How to search suspicious user-agent in web request...

j0hnn1ck · ‎11-16-2020

I put web request logs into Splunk.

I did a lookup csv file that included suspicious user-agents characters like below.

bad_user_agent

nmap

python

java

...

I need alert if user_agent field in web request log contains any word in csv file.

How can I do a query?

Example:

user_agent="Mozilla/5.0 (Windows NT 6.2; Win64; x64) AppleWebKit/537.36 (KHTML, like Gecko) Chrome/60.0.3112.90 Safari/537.36" --> no alert

user_agent="Java/14.0.2" --> ALERT

user_agent="Mozilla/5.0 (compatible; Nmap Scripting Engine; https://nmap.org/book/nse.html)" --> ALERT

Thank you.

j0hnn1ck · ‎11-23-2020

Thanks.

Now error is gone but my query is not show any result.
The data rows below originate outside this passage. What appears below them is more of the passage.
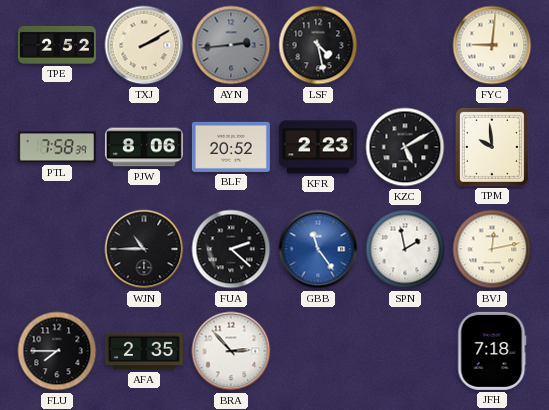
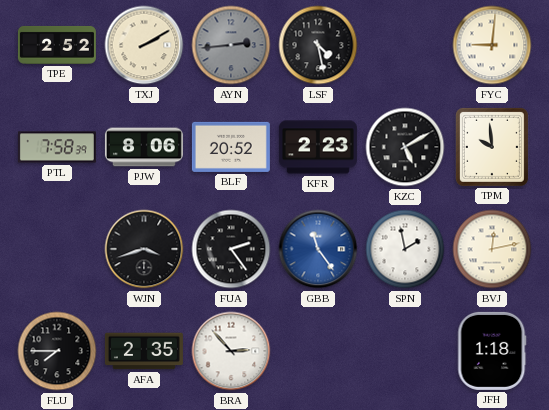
WJN: 10:45 -> 3:42
FUA: 2:22 -> 2:24
JFH: 7:18 -> 1:18
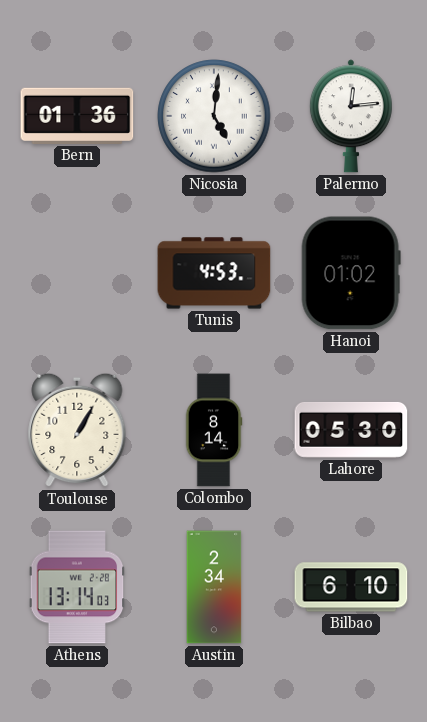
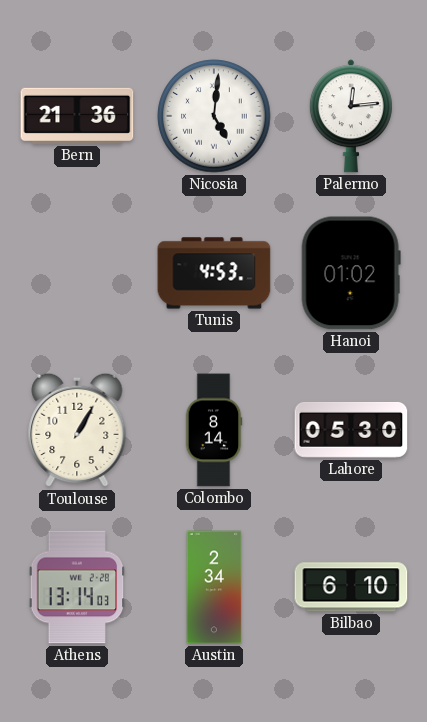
Bern: 01:36 -> 21:36
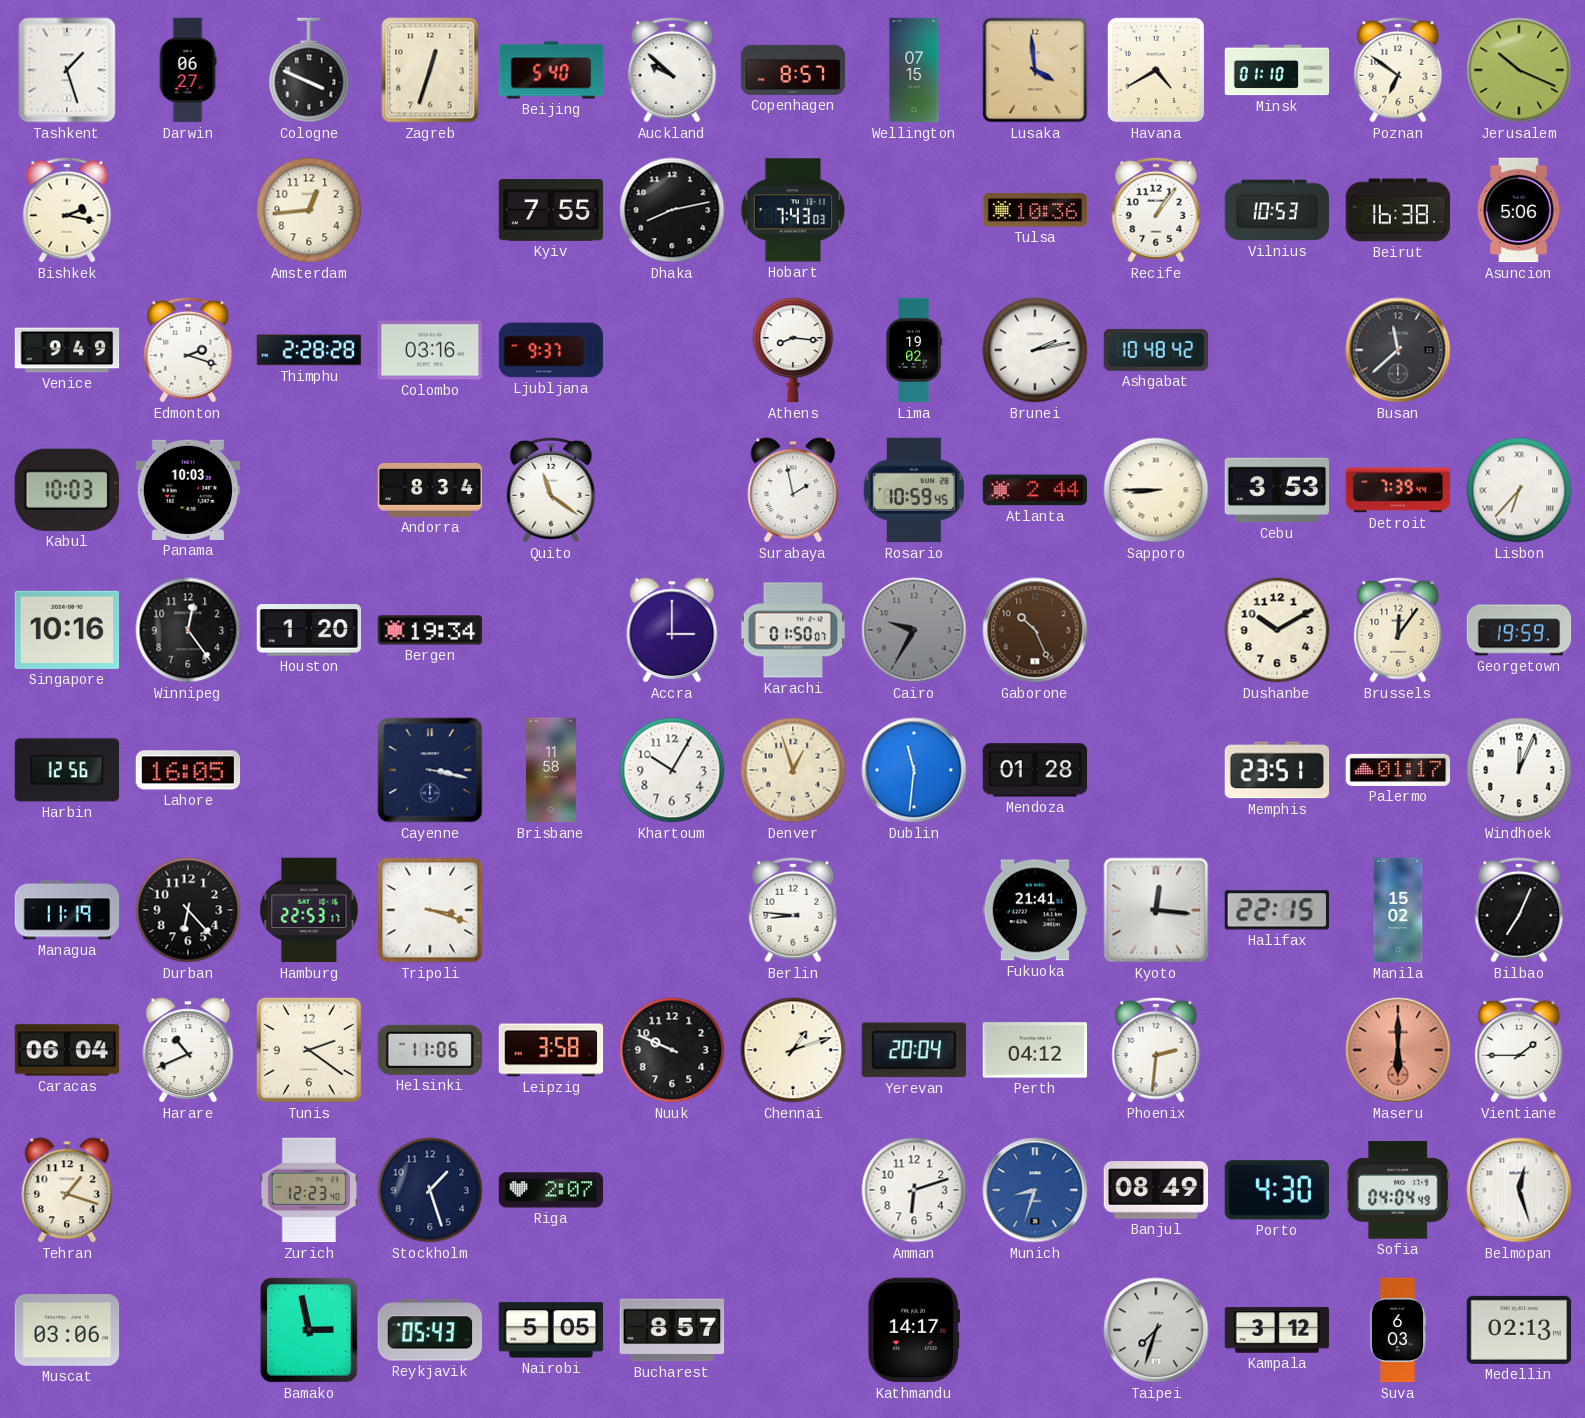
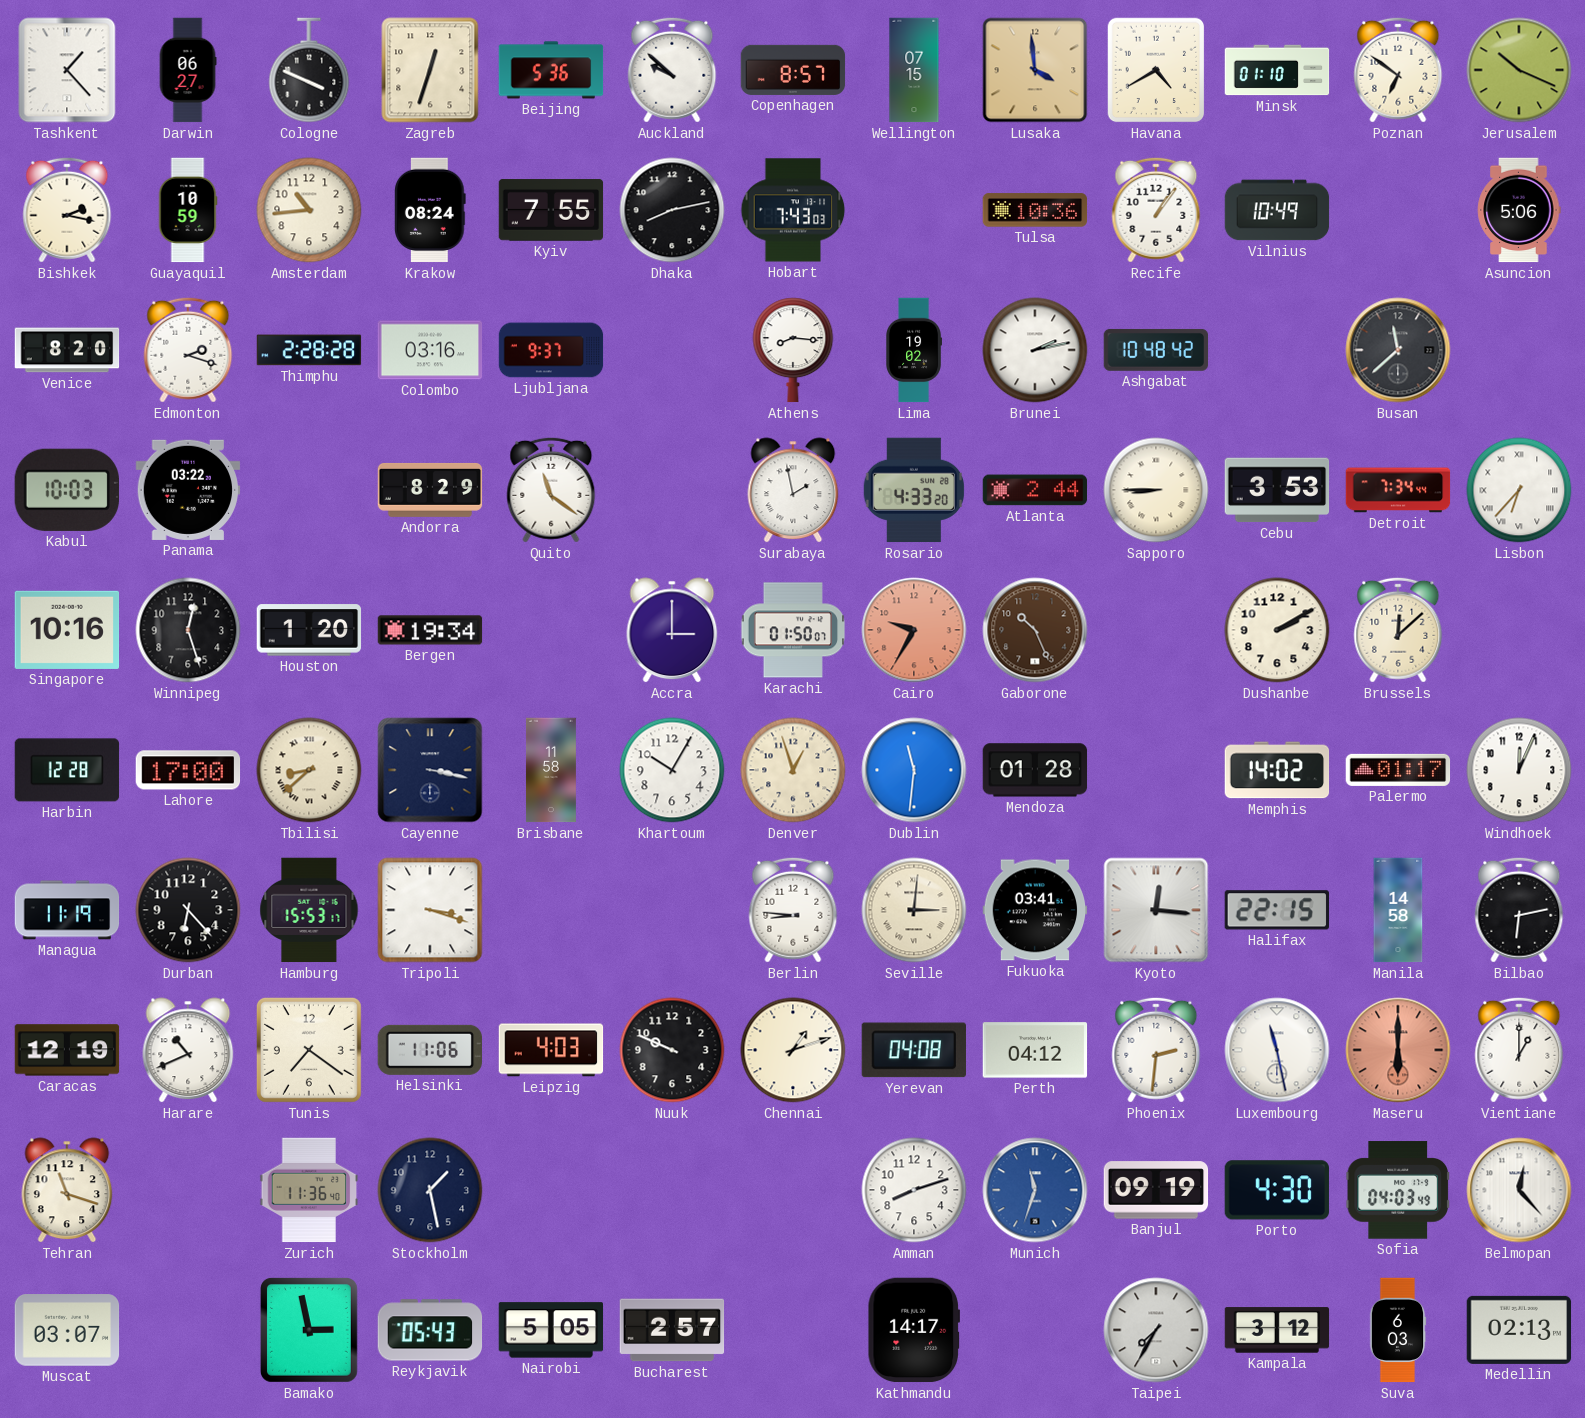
Tashkent: 1:27 -> 1:23
Beijing: 5:40 -> 5:36
Guayaquil: none -> 10:59
Amsterdam: 12:44 -> 10:44
Krakow: none -> 08:24
Vilnius: 10:53 -> 10:49
Beirut: 16:38 -> none
Venice: 9:49 -> 8:20
Panama: 10:03 -> 03:22
Andorra: 8:34 -> 8:29
Rosario: 10:59 -> 4:33
Detroit: 7:39 -> 7:34
Winnipeg: 12:24 -> 12:27
Cairo dial: grey -> salmon
Dushanbe: 10:10 -> 2:10
Brussels: 12:06 -> 12:08
Georgetown: 19:59 -> none
Harbin: 12:56 -> 12:28
Lahore: 16:05 -> 17:00
Tbilisi: none -> 8:38
Memphis: 23:51 -> 14:02
Hamburg: 22:53 -> 15:53
Seville: none -> 3:01
Fukuoka: 21:41 -> 03:41
Manila: 15:02 -> 14:58
Bilbao: 7:04 -> 6:13
Caracas: 06:04 -> 12:19
Tunis: 2:21 -> 7:21
Leipzig: 3:58 -> 4:03
Yerevan: 20:04 -> 04:08
Luxembourg: none -> 11:28
Vientiane: 1:45 -> 1:00
Tehran: 1:18 -> 11:18
Zurich: 12:23 -> 11:36
Stockholm: 1:27 -> 1:28
Riga: 2:07 -> none
Amman: 6:12 -> 8:12
Munich: 8:33 -> 11:33
Banjul: 08:49 -> 09:19
Sofia: 04:04 -> 04:03
Belmopan: 12:27 -> 12:23
Muscat: 03:06 -> 03:07
Bucharest: 8:57 -> 2:57
Taipei: 7:33 -> 7:35
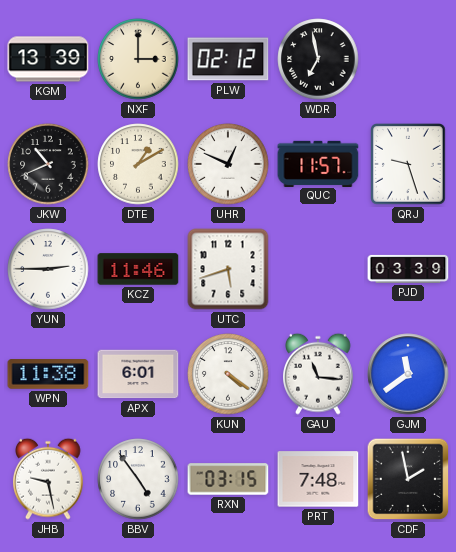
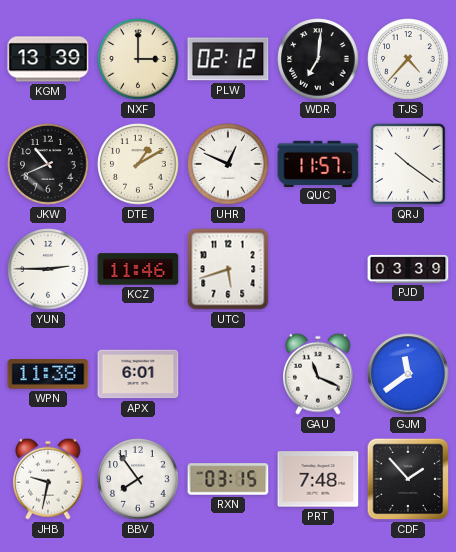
WDR: 6:58 -> 7:01
TJS: none -> 4:37
QRJ: 9:27 -> 10:21
KUN: 4:21 -> none
GAU: 11:16 -> 11:19
JHB: 9:28 -> 9:32
BBV: 4:54 -> 7:54
CDF: 1:58 -> 1:53
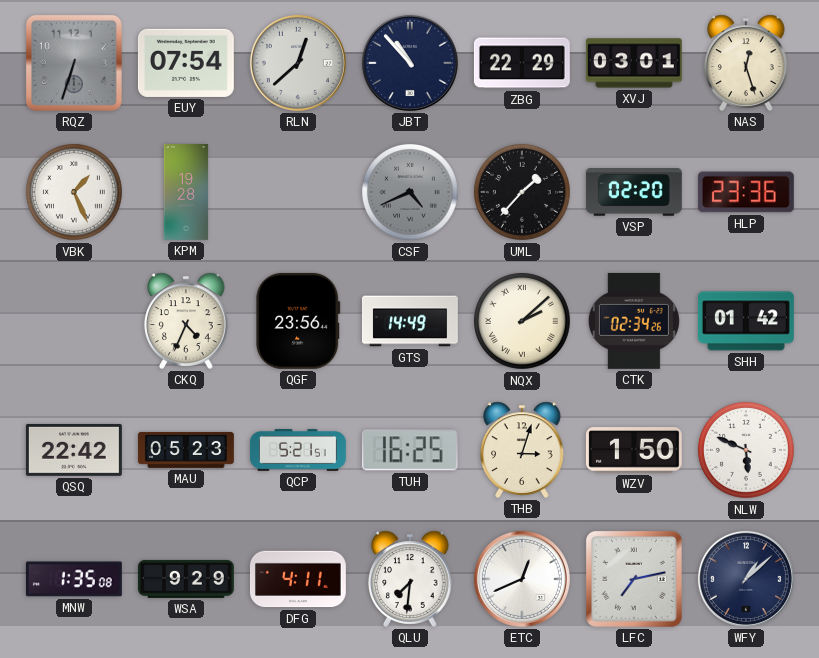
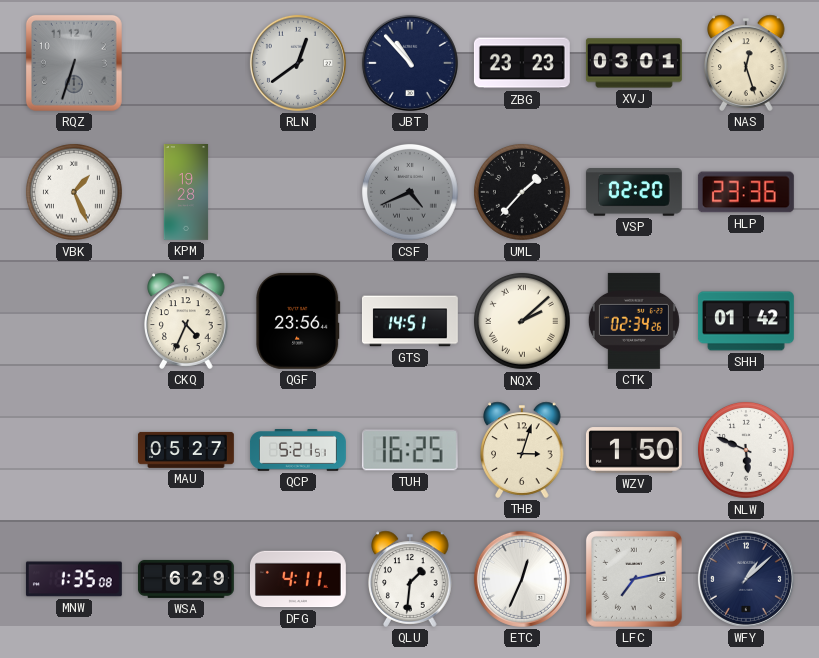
EUY: 07:54 -> none
RLN: 12:38 -> 12:39
ZBG: 22:29 -> 23:23
GTS: 14:49 -> 14:51
QSQ: 22:42 -> none
MAU: 05:23 -> 05:27
WSA: 9:29 -> 6:29
QLU: 7:31 -> 1:31
ETC: 12:41 -> 12:34
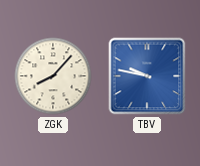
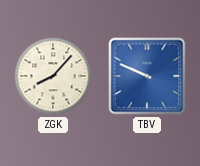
TBV: 9:47 -> 9:49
I tested by adding a word "java" into my bad_user_agent list.

Result is 0 even if user_agent field have a word "java".

Or if you have another solution for my task, please feel free to tell me.

Thank you.

j0hnn1ck · ‎11-22-2020

It always show this error.

Lookup definition:

Lookup table file:

Lookup file content:

I already extracted user_agent field from the log.

Richfez · ‎11-23-2020

I think you are almost there.

You don't have two columns in your CSV file, so ... you can either add one, or you can just OUTPUT the original field as "found".

index=X
| lookup bad_user_agent user_agent OUTPUT user_agent AS found
| search found=*

Do note that there are definitely other ways to do this, too. Most have more side effects than this way does though, or is more fiddly and finicky or is less scalable.

Richfez · ‎11-17-2020

There's a common pattern to doing this.

Assuming we have no problems with lookups with special characters in them (I *think* that forward slashes won't bother anything? that semicolon may mess it up but I'm not sure... anyway, this is all testable, and able to be worked around if it causes problems!)...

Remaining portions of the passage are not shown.